Double Submit Cookie for Cross-Site Request Forgery Prevention

Ruween Iddagoda
3 min readFeb 21, 2022

One of the extensively used alternatives for Synchronizer Token Pattern, for protection against Cross-Site Request Forgery, is the Double Submit Cookie.

Double Submitting cookies, as the name suggest, is sending an arbitrary unique generated value, both as a cookie and a POST data, where the server compares the two to verify and differentiate between legitimate users and impersonators.

Overview

When a user logs into the system, a session is created and a session ID is set as a cookie, alongside another cookie will be created containing a CSRF token.

Then, the token value will be extracted from the cookie and will be placed in a hidden input field in the HTML, and will be used to verify submitted forms by comparing the POST data with the actual cookie data.

The reason behind using two separate cookies is that, it allows the main cookie to be marked as HttpOnly, thus making it inaccessible to JavaScript. Also making it arguably harder for an attacker to penetrate.

Double Submit Cookie mitigates CSRF

The Following is a implementation of a Double Submit Cookie in a Web Application. (Source Code — GitHub)

Explanation of the Code

The main program is quite similar to previous example used in the Synchronizer Token Pattern. (More on that here)

Token::generate()

Token generation function is the same as my previous example, with the only difference being the fact that the generated token is passed into a cookie.

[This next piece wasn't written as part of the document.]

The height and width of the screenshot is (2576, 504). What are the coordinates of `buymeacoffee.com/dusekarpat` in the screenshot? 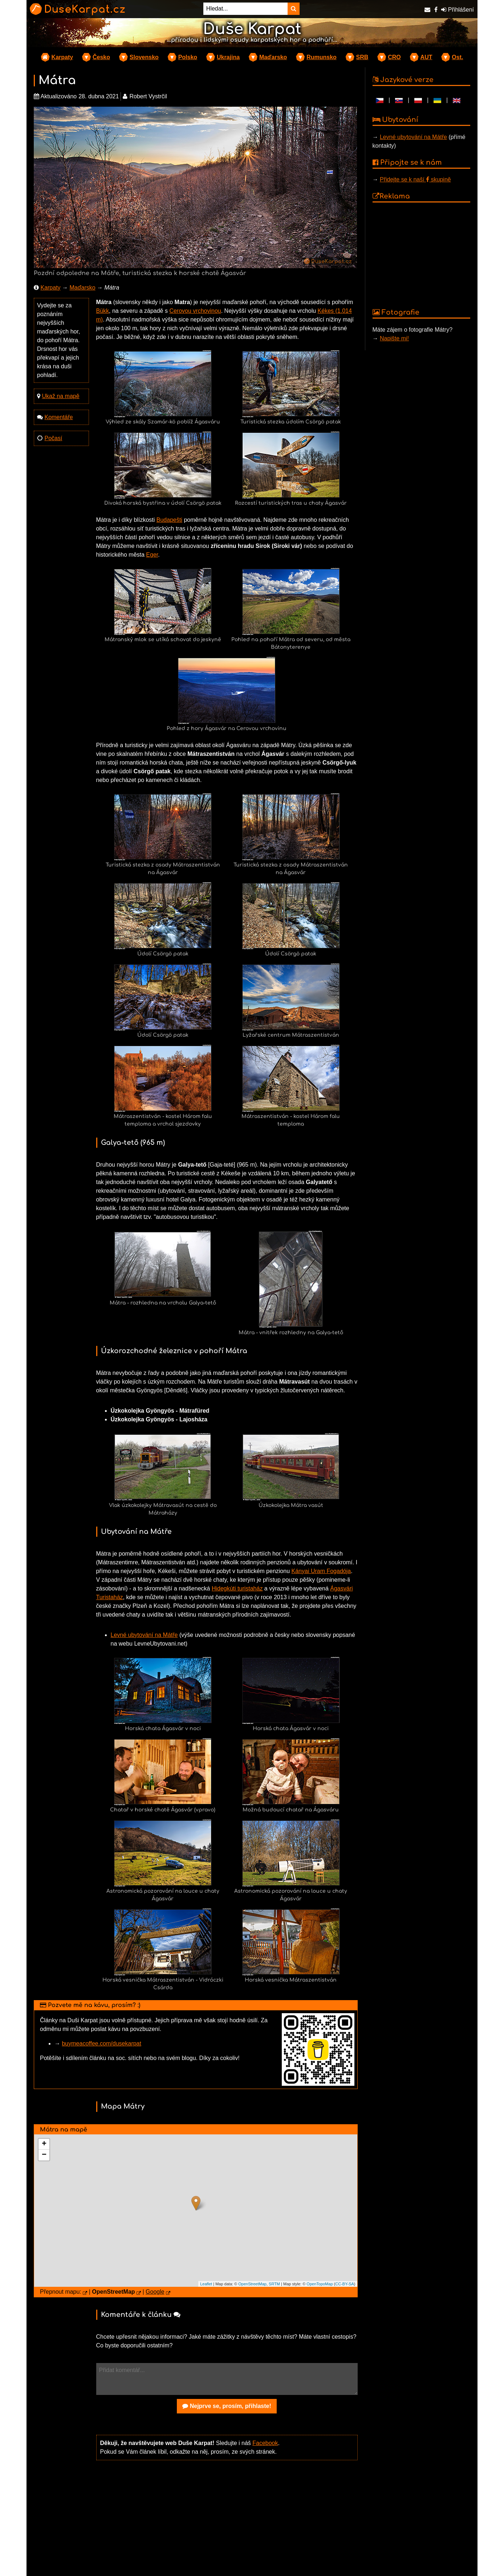 It's located at (101, 2043).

Ajax call to obtain the cookie

document.cookie.match function will return the cookie with the name, “csrf”. And if that cookie matches cookie[2] then it’s passed into the element with the id of “csrf”, which is the hidden input filed.

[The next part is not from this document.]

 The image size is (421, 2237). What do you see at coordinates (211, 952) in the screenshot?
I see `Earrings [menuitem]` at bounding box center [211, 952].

Obtaining CSRF cookie Flow Chart

Finally, In the process.php the POST data will be compared with the cookie data as seen below. If it matches, the session is valid and the requested task will execute.

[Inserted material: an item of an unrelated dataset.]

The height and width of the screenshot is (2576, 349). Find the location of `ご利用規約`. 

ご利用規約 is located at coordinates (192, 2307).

comparing POST data with cookie values

Once completed make sure to empty out the csrf cookie.

Cleaning the CSRF cookie

Even after implementing a Double Submit Cookie Protection to a Web Application, it can still be susceptible to CSRF attacks due to;

  • Potential Cross-Site Scripting vulnerabilities in sub domains, which can introduce poisoned cookies in upper domains
  • Cookies with sensitive server metadata are not being flagged as HTTPOnly

Therefore, it’s crucial to identify any other loop holes that may exist within the system and secure them as well.